_Task requirements_
Set down exactly, from the records below, the line with "Or on ne rompt" through the line with "fait tenir le", and nothing else.

_Listed entries_
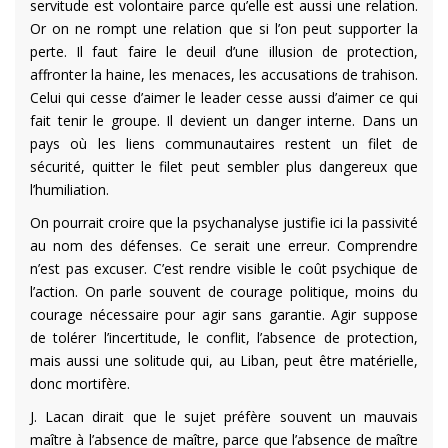
servitude est volontaire parce qu’elle est aussi une relation.
Or on ne rompt une relation que si l’on peut supporter la
perte. Il faut faire le deuil d’une illusion de protection,
affronter la haine, les menaces, les accusations de trahison.
Celui qui cesse d’aimer le leader cesse aussi d’aimer ce qui
fait tenir le groupe. Il devient un danger interne. Dans un
pays où les liens communautaires restent un filet de
sécurité, quitter le filet peut sembler plus dangereux que
l’humiliation.
On pourrait croire que la psychanalyse justifie ici la passivité
au nom des défenses. Ce serait une erreur. Comprendre
n’est pas excuser. C’est rendre visible le coût psychique de
l’action. On parle souvent de courage politique, moins du
courage nécessaire pour agir sans garantie. Agir suppose
de tolérer l’incertitude, le conflit, l’absence de protection,
mais aussi une solitude qui, au Liban, peut être matérielle,
donc mortifère.
J. Lacan dirait que le sujet préfère souvent un mauvais
maître à l’absence de maître, parce que l’absence de maître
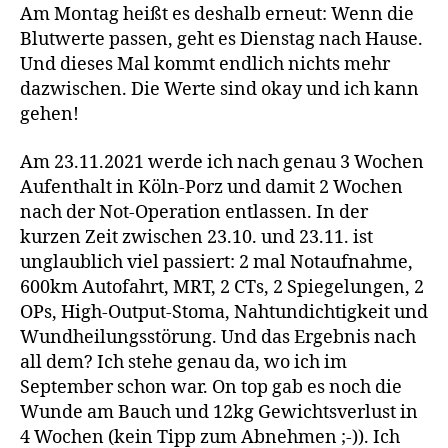
Am Montag heißt es deshalb erneut: Wenn die
Blutwerte passen, geht es Dienstag nach Hause.
Und dieses Mal kommt endlich nichts mehr
dazwischen. Die Werte sind okay und ich kann
gehen!
Am 23.11.2021 werde ich nach genau 3 Wochen
Aufenthalt in Köln-Porz und damit 2 Wochen
nach der Not-Operation entlassen. In der
kurzen Zeit zwischen 23.10. und 23.11. ist
unglaublich viel passiert: 2 mal Notaufnahme,
600km Autofahrt, MRT, 2 CTs, 2 Spiegelungen, 2
OPs, High-Output-Stoma, Nahtundichtigkeit und
Wundheilungsstörung. Und das Ergebnis nach
all dem? Ich stehe genau da, wo ich im
September schon war. On top gab es noch die
Wunde am Bauch und 12kg Gewichtsverlust in
4 Wochen (kein Tipp zum Abnehmen ;-)). Ich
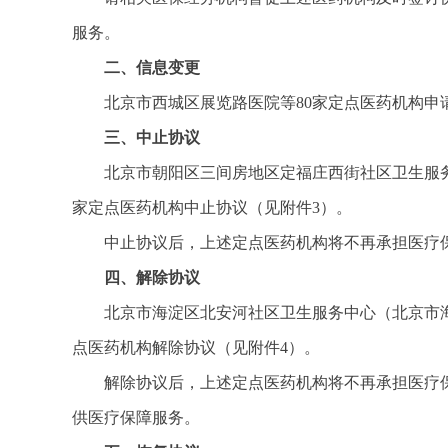
服务。
二、信息变更
北京市西城区展览路医院等80家定点医药机构申
三、中止协议
北京市朝阳区三间房地区定福庄西街社区卫生服
家定点医药机构中止协议（见附件3）。
中止协议后，上述定点医药机构将不再承担医疗
四、解除协议
北京市海淀区北安河社区卫生服务中心（北京市
点医药机构解除协议（见附件4）。
解除协议后，上述定点医药机构将不再承担医疗
供医疗保障服务。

_Task answer_
Or on ne rompt une relation que si l’on peut supporter la
perte. Il faut faire le deuil d’une illusion de protection,
affronter la haine, les menaces, les accusations de trahison.
Celui qui cesse d’aimer le leader cesse aussi d’aimer ce qui
fait tenir le groupe. Il devient un danger interne. Dans un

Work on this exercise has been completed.